In software development, the term “high-fidelity” (and its counterpart, “low-fidelity”) have come to describe approaches to prototyping. In this article we discuss the differences between high-fidelity and low-fidelity prototyping, the pros and cons of each approach, and when you might choose one over the other.
Prototypes and Fidelity
As discussed previously in this blog, a prototype is a mockup of a user interface (UI). UI prototypes are typically used in software development, but hardware prototypes are often built as well. For this article, we focus on software prototypes.
Prototyping is important in software development for many reasons:
- Early prototyping can save the development team from making costly changes later in the development cycle.
- Prototypes can be reviewed with the customer endusers to validate their requirements are understood and the development team is on the right track.
- Prototyping review exercises can keep the endusers engaged in the project, giving them a sense of ownership in the design and avoiding unpleasant surprises in the final product.
The fidelity of a prototype is how close it comes to matching the real thing:
- High-fidelity prototypes are on-screen representations of the UI. They are interactive; clicking or tapping a button or link causes the prototype to do something. There is no program logic or data behind the prototype, but the representation is faithful enough to give viewers a close idea of what the actual UI will look like and how it will behave.
- Low-fidelity prototypes are often no more than sketches done by hand on paper, cardboard, or a whiteboard. This approach is often known as “paper prototyping.”
Some in the software development world describe a third, “medium-fidelity” approach, which falls somewhere between the others. For our discussion, we will stick with the two extremes.
Pros and Cons of Each Approach
Low-fidelity prototypes have certain advantages over their high-fidelity counterparts:
- Low-fidelity prototypes are inexpensive to produce, with only a pencil and paper or a whiteboard and markers and require only kindergarten-level drawing skills.
- They can be produced and modified quickly in response to customer feedback. For this reason, they are often used in rapid prototyping.
However, low-fidelity prototypes do leave a bit to be desired. It’s difficult to represent the behavior of a complex UI or task with a low-fidelity prototype, and it may be difficult for audiences to envision how the end product will work. Thus, it’s hard for them to give anything more than high-level, general feedback.

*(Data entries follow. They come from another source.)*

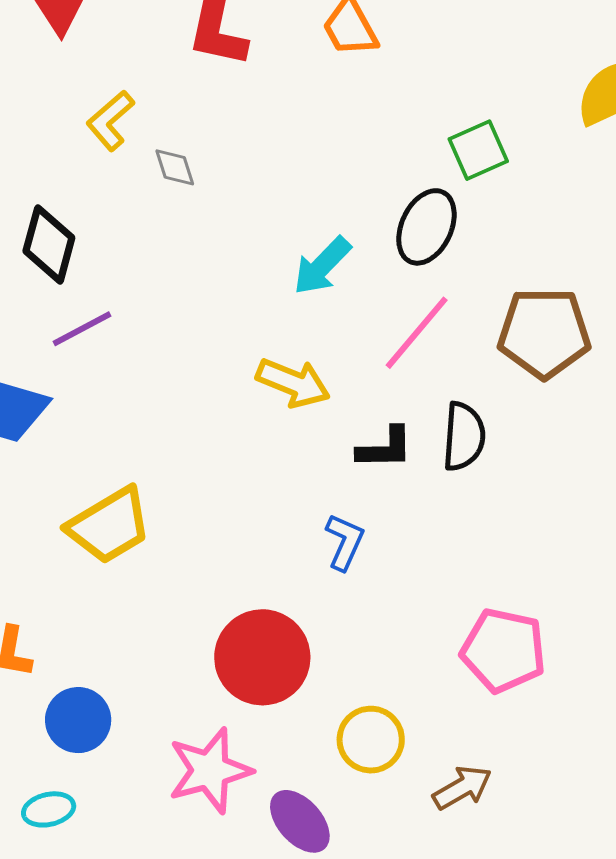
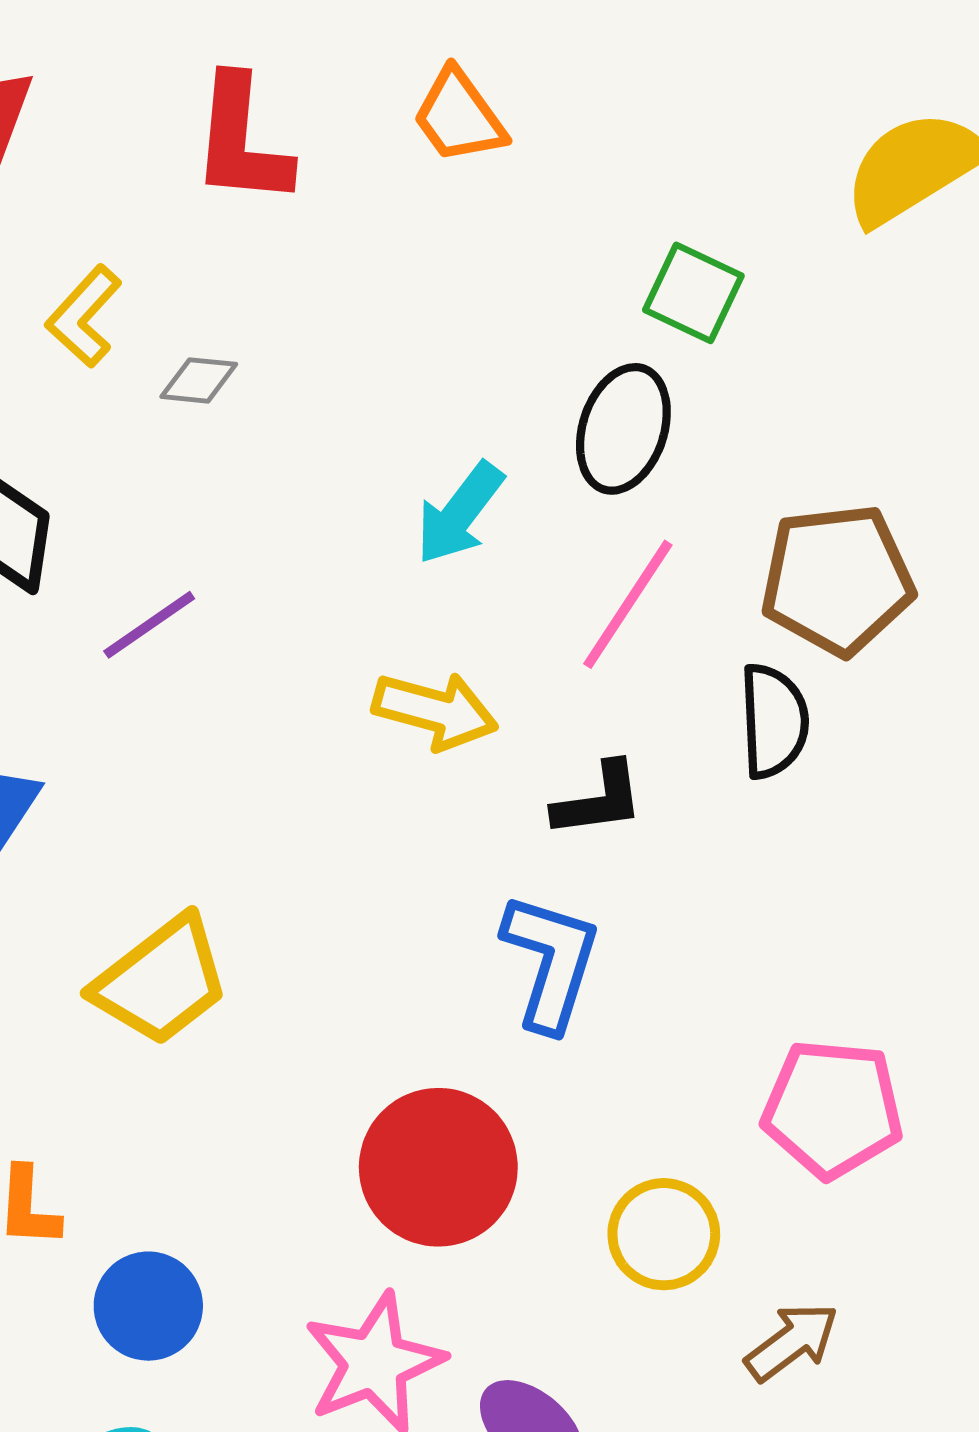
green square: (478, 150) -> (693, 293), turned -34
gray diamond: (175, 167) -> (199, 380), turned -60
purple line: (82, 329) -> (149, 625), moved
black semicircle: (464, 436) -> (774, 721), moved
blue L-shape: (345, 542) -> (551, 962), size x1.5
yellow circle: (371, 740) -> (664, 1234), moved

By contrast, high-fidelity prototypes overcome those disadvantages:
- They can more faithfully represent the actual UI. Because of this, the final prototype design can often be used as the exact model for the developer to follow when building the real UI in code.
- Audiences can get a better idea of the actual UI and can provide more specific feedback to make refinements.
However, high-fidelity prototypes take some time and expertise to produce. Although many robust tools exist to produce high-fidelity prototypes, each one has some kind of learning curve that must be overcome for users to make effective use of it.
For this reason, these tools are often used by higher-priced UI or user-experience (UX) designers, whereas almost anyone on the team can do a low-fidelity prototype. In addition, some tools are more easily applied than others to rapid prototyping (that is, on-the-spot changes made in immediate response to audience feedback).
Which Approach is ‘Better?’
As you might expect, each approach has its uses depending on the circumstance.
Low-fidelity prototypes are appropriate for the early stages of prototyping when the development team and customer are throwing ideas around to zero-in on a preliminary design. You don’t want to waste time and high-priced expertise on building a fancy interactive early prototype that the customer ends up rejecting right away.
High-fidelity prototypes are better for the later stages of prototyping after the stakeholders have settled on a general approach from the low-fidelity prototypes. At this stage, it’s worth the effort to build an interactive prototype that the customers can get their hands on and play around with; they can then ask better questions about the functionality and provide more detailed feedback. The result should be a solid UI design that can be implemented without guesswork.
Unless the UI design is almost trivial (in which case low-fidelity prototyping might be sufficient), most app development projects should make use of both low-fidelity and high-fidelity prototyping.
The important thing is that prototyping, regardless of fidelity, should not be overlooked; it is an important component of the development cycle and dramatically improves the chances of a successful product.